The 2023/2024 season could be the Suns’ last really good shot for awhile.

2023 NBA Playoffs - Phoenix Suns v Denver Nuggets Photo by Barry Gossage/NBAE via Getty Images

The 2022/2023 NBA season hasn’t even crowned a champion yet, but I’m already stressed out about next season.

The reasons for this are varied, but can all ultimately be boiled down to a truth that may be difficult for many Phoenix Suns fans to confront: this is probably the last season before we enter another period of rebuilding.

Do I expect that rebuild to look like the dark decade of 2010-2020, when the Suns had zero playoff appearances and finished above .500 only once? No. I don’t expect that.

But let’s consider the reality of the Suns’ situation dispassionately. The only players on guaranteed contracts for the 2024/2025 season are Devin Booker, Kevin Durant, Deandre Ayton, and Landry Shamet. Chris Paul’s deal is not guaranteed, and he would be 39 years old. If he’s even on the team this season, he is unlikely to be two seasons from now.

Ayton, likewise, may well be on his way out of town. He’s a better player than many Suns fans give him credit for (a LOT better in the case of the fans who seem determined to think he is deep bench quality), but he’s just about the only piece the capped-out Suns have available to try to upgrade the roster before making another try next season.
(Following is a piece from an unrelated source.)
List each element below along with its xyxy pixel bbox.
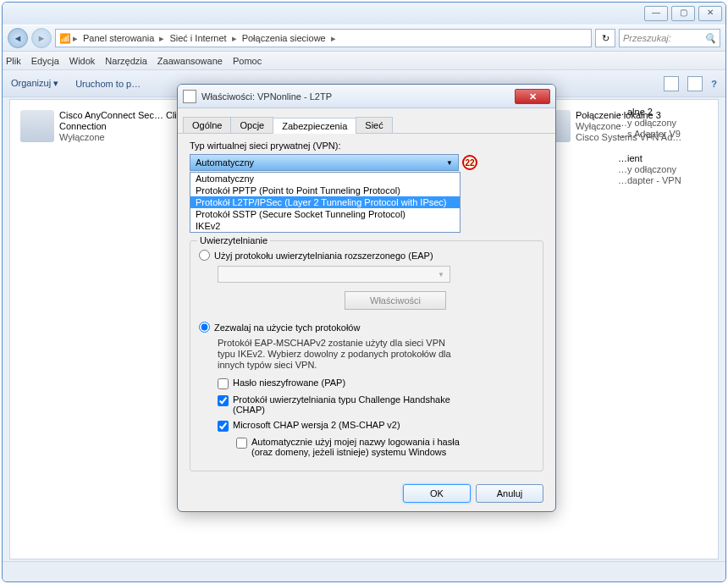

Even if he’s not moved, though, it doesn’t change the fundamental truth that the Suns have bet big on KD, and he is not the man he was 10 years ago. Although he is capable of performing at approximately that level in stretches, the modern Durant is definitely a bit more fragile and prone to struggles than we’ve seen from him in the past. His 6/27 shooting slump from downtown in the Denver series hurt, and it’s a general truth that players don’t exactly get better on the other side of 35, where Durant is headed in just four months.

The Suns didn’t win the championship with Booker and Durant this season. If they also don’t win next season, after a whole season offseason and season together to build cohesion, what are the odds Ishbia and whoever is in charge of the basketball operations (be it James Jones or someone new), is going to stay all in on the even older version of Durant? Could the Suns go that route? Yes...it just doesn’t seem likely to me.
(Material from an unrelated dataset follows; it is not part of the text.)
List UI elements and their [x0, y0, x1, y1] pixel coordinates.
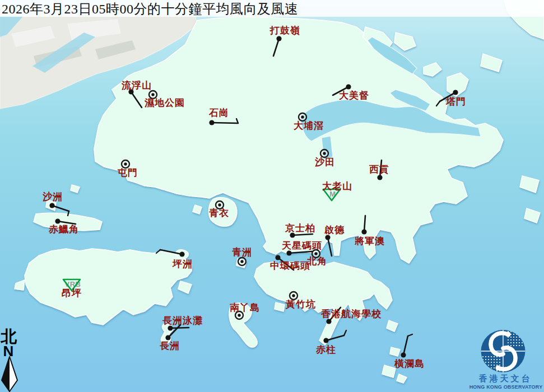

The Suns pushed in all their chips with Durant. And it was a two season...MAYBE three season play. I think there’s almost no chance the Suns try to sign Durant beyond his current deal.

It can’t be ignored that this wasn’t a twist of fate that landed the Suns in this position. It was a very deliberate choice to sacrifice Mikal Bridges and Cam Johnson to try to win a championship in the immediate future, rather than hope to stay generally “in contention” for the next 4-5 years and hope they could break through opportunistically.

I’ll leave it to the historians to decide whether the KD trade was a hit or a miss. It’s too soon to say.

But it’s the right time to say don’t sleep on this coming season. It might really be the end of an era.